Evidence of the existence of the low-density liquid phase in supercooled, confined water

Proc Natl Acad Sci U S A. 2007 Jan 9;104(2):424-8. doi: 10.1073/pnas.0607138104. Epub 2006 Dec 27.

Abstract

By confining water in a nanoporous structure so narrow that the liquid could not freeze, it is possible to study properties of this previously undescribed system well below its homogeneous nucleation temperature TH = 231 K. Using this trick, we were able to study, by means of a Fourier transform infrared spectroscopy, vibrational spectra (HOH bending and OH-stretching modes) of deeply supercooled water in the temperature range 183 < T < 273 K. We observed, upon decreasing temperature, the building up of a new population of hydrogen-bonded oscillators centered around 3,120 cm(-1), the contribution of which progressively dominates the spectra as one enters into the deeply supercooled regime.

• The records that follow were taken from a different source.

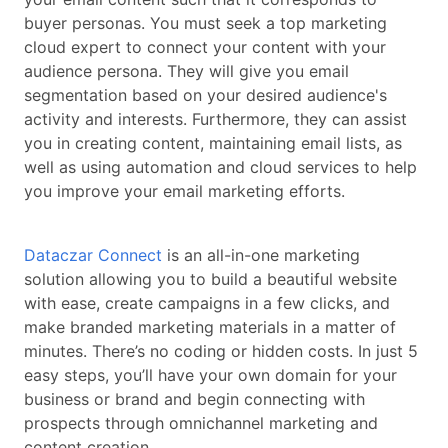
buyer personas. You must seek a top marketing
cloud expert to connect your content with your
audience persona. They will give you email
segmentation based on your desired audience's
activity and interests. Furthermore, they can assist
you in creating content, maintaining email lists, as
well as using automation and cloud services to help
you improve your email marketing efforts.
Dataczar Connect
is an all-in-one marketing
solution allowing you to build a beautiful website
with ease, create campaigns in a few clicks, and
make branded marketing materials in a matter of
minutes. There’s no coding or hidden costs. In just 5
easy steps, you’ll have your own domain for your
business or brand and begin connecting with
prospects through omnichannel marketing and
content creation.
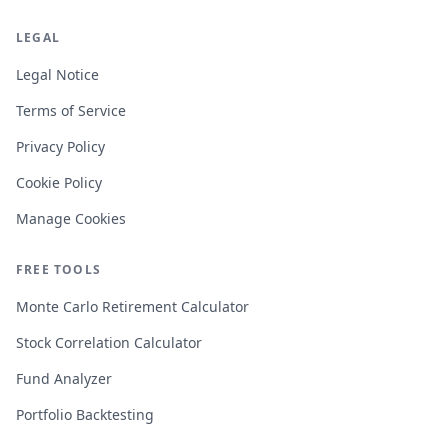
LEGAL
Legal Notice
Terms of Service
Privacy Policy
Cookie Policy
Manage Cookies
FREE TOOLS
Monte Carlo Retirement Calculator
Stock Correlation Calculator
Fund Analyzer
Portfolio Backtesting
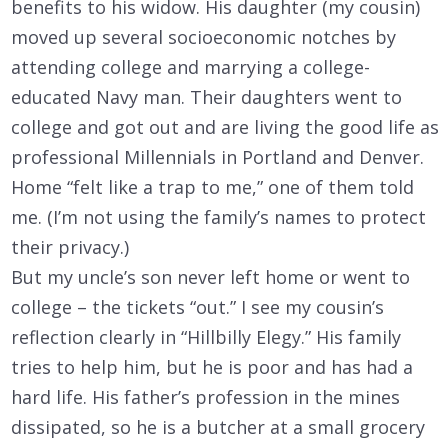
benefits to his widow. His daughter (my cousin)
moved up several socioeconomic notches by
attending college and marrying a college-
educated Navy man. Their daughters went to
college and got out and are living the good life as
professional Millennials in Portland and Denver.
Home “felt like a trap to me,” one of them told
me. (I’m not using the family’s names to protect
their privacy.)
But my uncle’s son never left home or went to
college – the tickets “out.” I see my cousin’s
reflection clearly in “Hillbilly Elegy.” His family
tries to help him, but he is poor and has had a
hard life. His father’s profession in the mines
dissipated, so he is a butcher at a small grocery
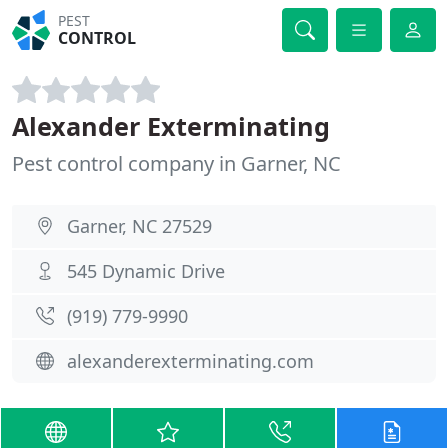
PEST
CONTROL
Alexander Exterminating
Pest control company in Garner, NC
Garner, NC 27529
545 Dynamic Drive
(919) 779-9990
alexanderexterminating.com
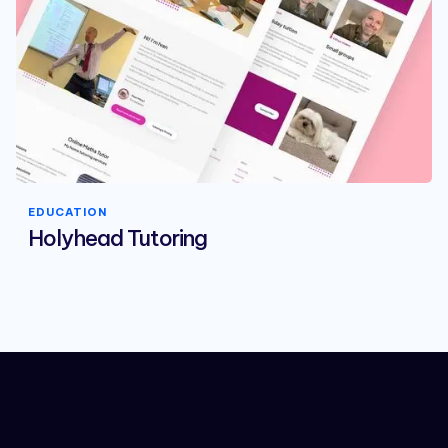
EDUCATION
Holyhead Tutoring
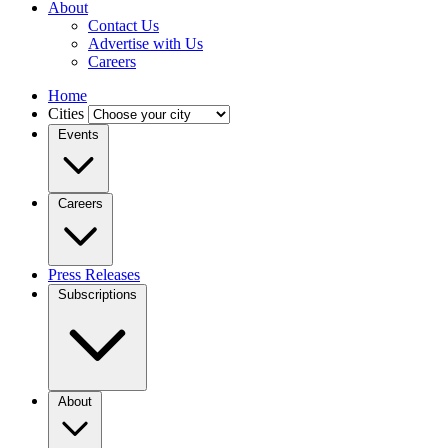
About
Contact Us
Advertise with Us
Careers
Home
Cities
Events
Careers
Press Releases
Subscriptions
About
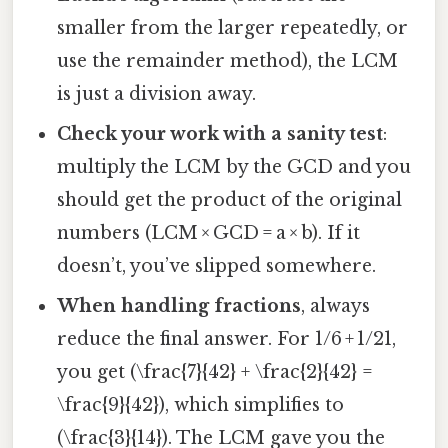
smaller from the larger repeatedly, or
use the remainder method), the LCM
is just a division away.
Check your work with a sanity test
:
multiply the LCM by the GCD and you
should get the product of the original
numbers (LCM × GCD = a × b). If it
doesn’t, you’ve slipped somewhere.
When handling fractions
, always
reduce the final answer. For 1/6 + 1/21,
you get (\frac{7}{42} + \frac{2}{42} =
\frac{9}{42}), which simplifies to
(\frac{3}{14}). The LCM gave you the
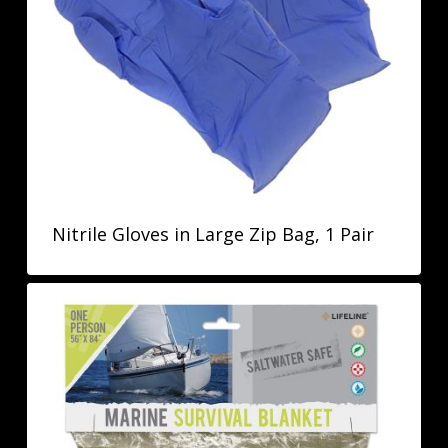
Nitrile Gloves in Large Zip Bag, 1 Pair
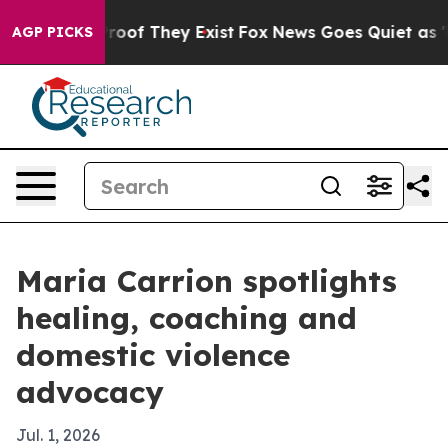
ffers no Proof They Exist
Fox News Goes Quiet as 'Mag
AGP PICKS
Maria Carrion spotlights
healing, coaching and
domestic violence
advocacy
Jul. 1, 2026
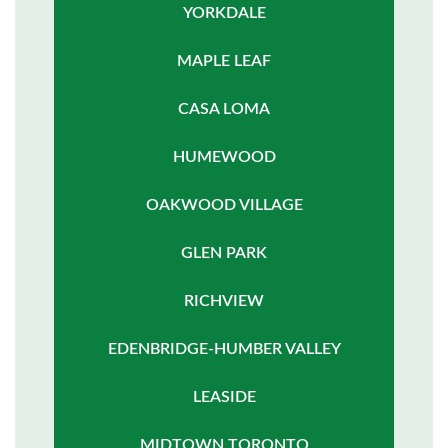
YORKDALE
MAPLE LEAF
CASA LOMA
HUMEWOOD
OAKWOOD VILLAGE
GLEN PARK
RICHVIEW
EDENBRIDGE-HUMBER VALLEY
LEASIDE
MIDTOWN TORONTO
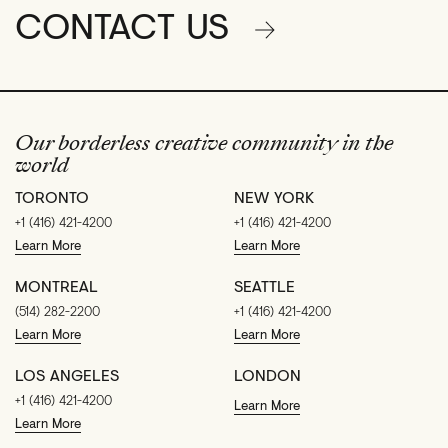
CONTACT US
Our borderless creative community in the
world
TORONTO
NEW YORK
+1 (416) 421-4200
+1 (416) 421-4200
Learn More
Learn More
MONTREAL
SEATTLE
(514) 282-2200
+1 (416) 421-4200
Learn More
Learn More
LOS ANGELES
LONDON
+1 (416) 421-4200
Learn More
Learn More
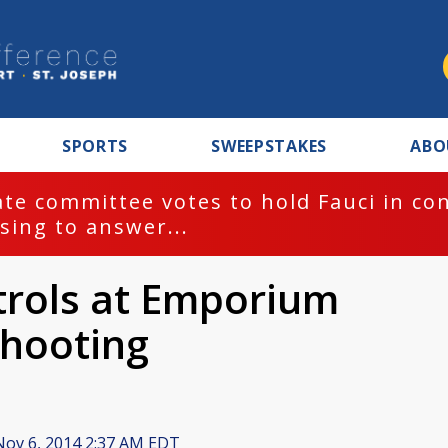
SPORTS
SWEEPSTAKES
ABO
te committee votes to hold Fauci in co
sing to answer...
atrols at Emporium
shooting
ov 6, 2014 2:37 AM EDT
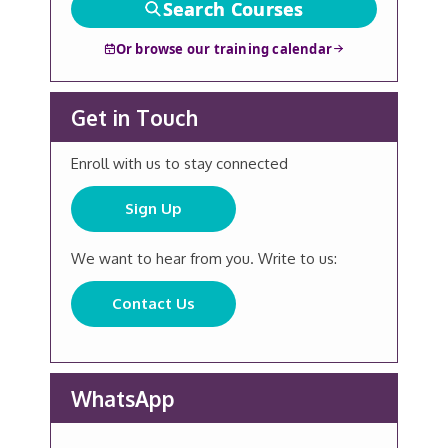
Search Courses
Or browse our training calendar
Get in Touch
Enroll with us to stay connected
Sign Up
We want to hear from you. Write to us:
Contact Us
WhatsApp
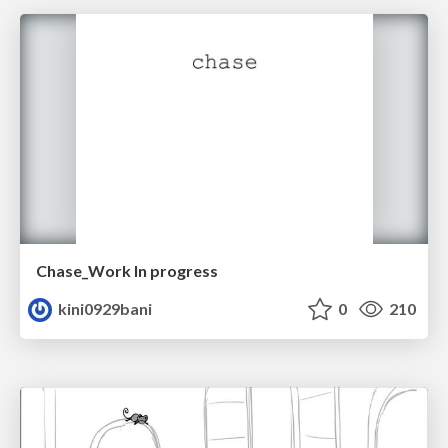
Chase_Work In progress
kini0929bani
0
210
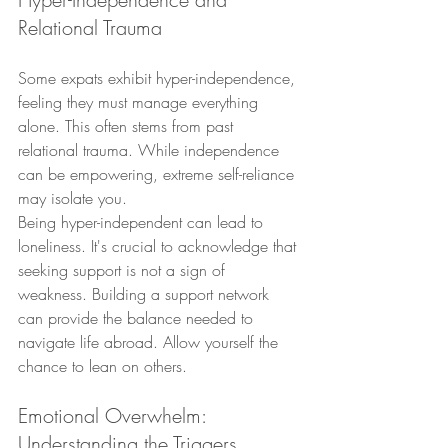
Relational Trauma
Some expats exhibit hyper-independence, 
feeling they must manage everything 
alone. This often stems from past 
relational trauma. While independence 
can be empowering, extreme self-reliance 
may isolate you.
Being hyper-independent can lead to 
loneliness. It's crucial to acknowledge that 
seeking support is not a sign of 
weakness. Building a support network 
can provide the balance needed to 
navigate life abroad. Allow yourself the 
chance to lean on others.
Emotional Overwhelm: 
Understanding the Triggers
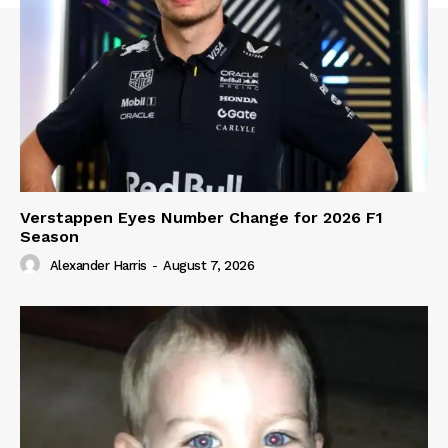
Verstappen Eyes Number Change for 2026 F1
Season
Alexander Harris
-
August 7, 2026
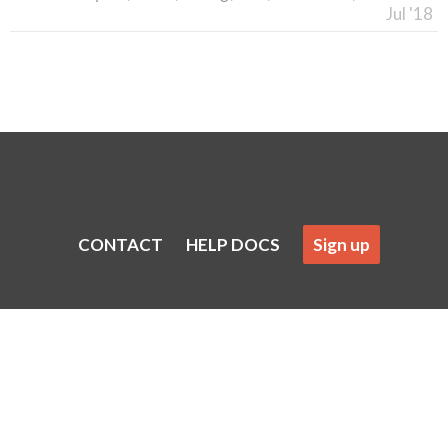
Jul '18
CONTACT
HELP DOCS
Sign up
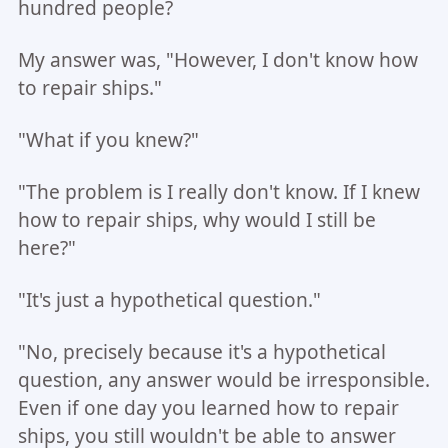
hundred people?
My answer was, "However, I don't know how
to repair ships."
"What if you knew?"
"The problem is I really don't know. If I knew
how to repair ships, why would I still be
here?"
"It's just a hypothetical question."
"No, precisely because it's a hypothetical
question, any answer would be irresponsible.
Even if one day you learned how to repair
ships, you still wouldn't be able to answer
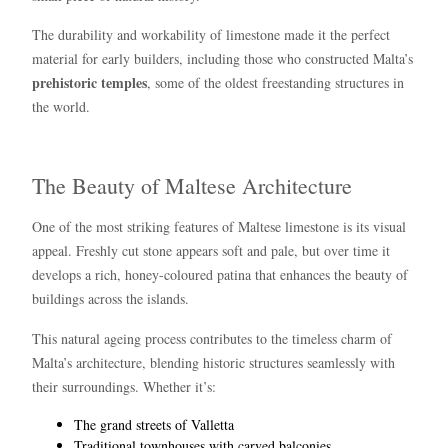
The durability and workability of limestone made it the perfect
material for early builders, including those who constructed Malta’s
prehistoric temples
, some of the oldest freestanding structures in
the world.
The Beauty of Maltese Architecture
One of the most striking features of Maltese limestone is its visual
appeal. Freshly cut stone appears soft and pale, but over time it
develops a rich, honey-coloured patina that enhances the beauty of
buildings across the islands.
This natural ageing process contributes to the timeless charm of
Malta’s architecture, blending historic structures seamlessly with
their surroundings. Whether it’s:
The grand streets of Valletta
Traditional townhouses with carved balconies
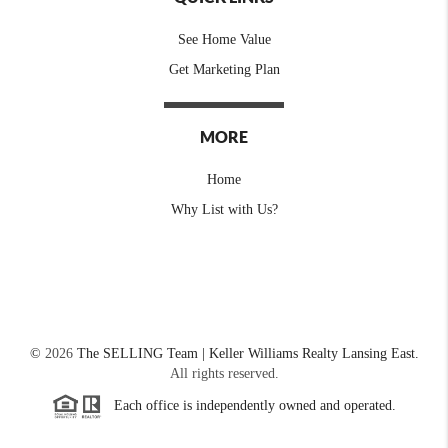
See Home Value
Get Marketing Plan
MORE
Home
Why List with Us?
©
2026
The SELLING Team | Keller Williams Realty Lansing East.
All rights reserved.
Each office is independently owned and operated.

We determined that the fractional weight of this spectral component reaches 50% just at the temperature, TL approximately 225 K, where the confined water shows a fragile-to-strong dynamic cross-over phenomenon [Ito, K., Moynihan, C. T., Angell, C. A. (1999) Nature 398:492-494]. Furthermore, the fact that the corresponding OH stretching spectral peak position of the low-density-amorphous solid water occurs exactly at 3,120 cm(-1) [Sivakumar, T. C., Rice, S. A., Sceats, M. G. (1978) J. Chem. Phys. 69:3468-3476.] strongly suggests that these oscillators originate from existence of the low-density-liquid phase derived from the occurrence of the first-order liquid-liquid (LL) phase transition and the associated LL critical point in supercooled water proposed earlier by a computer molecular dynamics simulation [Poole, P. H., Sciortino, F., Essmann, U., Stanley, H. E. (1992) Nature 360:324-328].